» **Task to carry out**: Set down exactly the lines in the records below that run from the line with "idosa em MT" to the line with "Valores eram descontados de benefício", inclusive, and nothing more.

» **Records**:
===

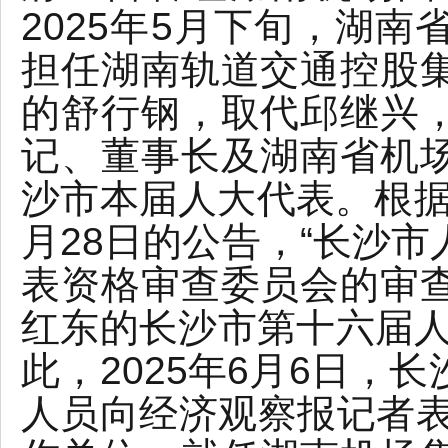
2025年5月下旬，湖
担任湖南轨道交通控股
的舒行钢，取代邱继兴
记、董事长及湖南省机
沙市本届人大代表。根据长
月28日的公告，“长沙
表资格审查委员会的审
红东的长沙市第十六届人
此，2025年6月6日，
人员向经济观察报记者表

===

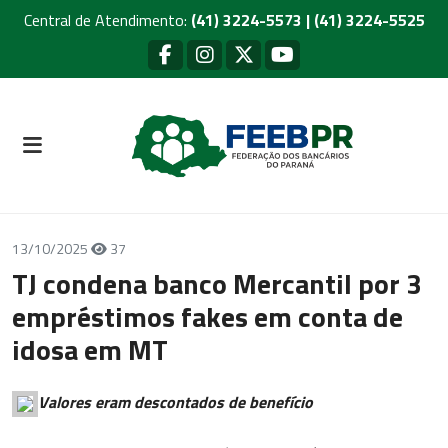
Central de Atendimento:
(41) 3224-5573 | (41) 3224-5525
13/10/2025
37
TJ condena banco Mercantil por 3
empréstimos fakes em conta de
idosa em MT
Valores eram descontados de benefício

===

» **Expected answer**:
idosa em MT
Valores eram descontados de benefício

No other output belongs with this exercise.